:: ACTIVITY ::
Hand back the entries exactly as written, minus every picture.

[Items from a dataset]

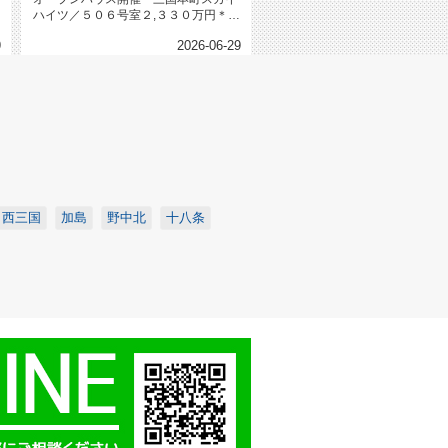
ハイツ／５０６号室２,３３０万円＊★
南向き★令和７年６月室内全面改...
9
2026-06-29
西三国
加島
野中北
十八条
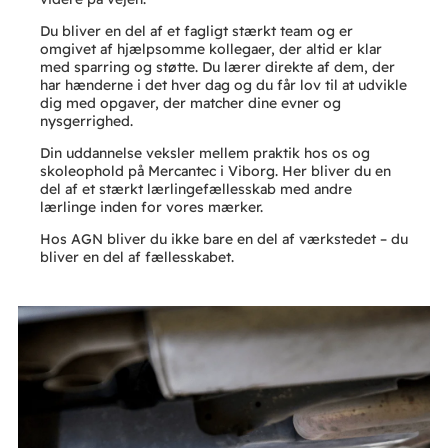
Du bliver en del af et fagligt stærkt team og er
omgivet af hjælpsomme kollegaer, der altid er klar
med sparring og støtte. Du lærer direkte af dem, der
har hænderne i det hver dag og du får lov til at udvikle
dig med opgaver, der matcher dine evner og
nysgerrighed.
Din uddannelse veksler mellem praktik hos os og
skoleophold på Mercantec i Viborg. Her bliver du en
del af et stærkt lærlingefællesskab med andre
lærlinge inden for vores mærker.
Hos AGN bliver du ikke bare en del af værkstedet – du
bliver en del af fællesskabet.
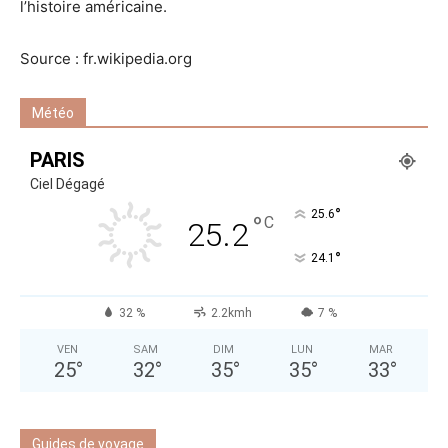
l’histoire américaine.
Source : fr.wikipedia.org
Météo
PARIS
Ciel Dégagé
°
25.6
°
C
25.2
°
24.1
32 %
2.2kmh
7 %
VEN
SAM
DIM
LUN
MAR
25
°
32
°
35
°
35
°
33
°
Guides de voyage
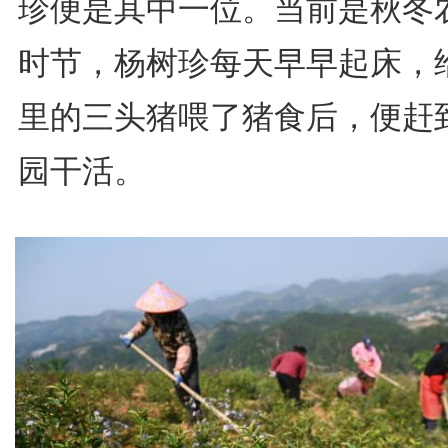
珍便是其中一位。当前是秋冬
时节，杨树珍每天早早起床，
里的三头猪喂了猪食后，便赶
园干活。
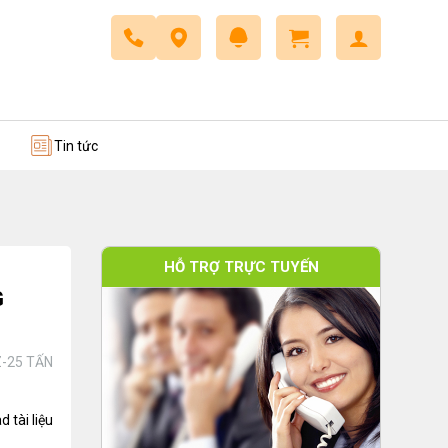
 trở
Dây cáp điều khiển
Tin tức
HỖ TRỢ TRỰC TUYẾN
G
-25 TẤN
 tài liệu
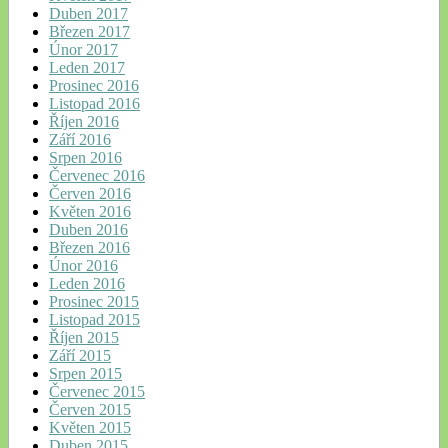
Duben 2017
Březen 2017
Únor 2017
Leden 2017
Prosinec 2016
Listopad 2016
Říjen 2016
Září 2016
Srpen 2016
Červenec 2016
Červen 2016
Květen 2016
Duben 2016
Březen 2016
Únor 2016
Leden 2016
Prosinec 2015
Listopad 2015
Říjen 2015
Září 2015
Srpen 2015
Červenec 2015
Červen 2015
Květen 2015
Duben 2015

:: ANSWER FOR THIS EXERCISE ::
ハイツ／５０６号室２,３３０万円＊★
南向き★令和７年６月室内全面改...
9
2026-06-29
西三国
加島
野中北
十八条
Du bliver en del af et fagligt stærkt team og er
omgivet af hjælpsomme kollegaer, der altid er klar
med sparring og støtte. Du lærer direkte af dem, der
har hænderne i det hver dag og du får lov til at udvikle
dig med opgaver, der matcher dine evner og
nysgerrighed.
Din uddannelse veksler mellem praktik hos os og
skoleophold på Mercantec i Viborg. Her bliver du en
del af et stærkt lærlingefællesskab med andre
lærlinge inden for vores mærker.
Hos AGN bliver du ikke bare en del af værkstedet – du
bliver en del af fællesskabet.
l’histoire américaine.
Source : fr.wikipedia.org
Météo
PARIS
Ciel Dégagé
°
25.6
°
C
25.2
°
24.1
32 %
2.2kmh
7 %
VEN
SAM
DIM
LUN
MAR
25
°
32
°
35
°
35
°
33
°
Guides de voyage
珍便是其中一位。当前是秋冬
时节，杨树珍每天早早起床，
里的三头猪喂了猪食后，便赶
园干活。
 trở
Dây cáp điều khiển
Tin tức
HỖ TRỢ TRỰC TUYẾN
G
-25 TẤN
 tài liệu
Duben 2017
Březen 2017
Únor 2017
Leden 2017
Prosinec 2016
Listopad 2016
Říjen 2016
Září 2016
Srpen 2016
Červenec 2016
Červen 2016
Květen 2016
Duben 2016
Březen 2016
Únor 2016
Leden 2016
Prosinec 2015
Listopad 2015
Říjen 2015
Září 2015
Srpen 2015
Červenec 2015
Červen 2015
Květen 2015
Duben 2015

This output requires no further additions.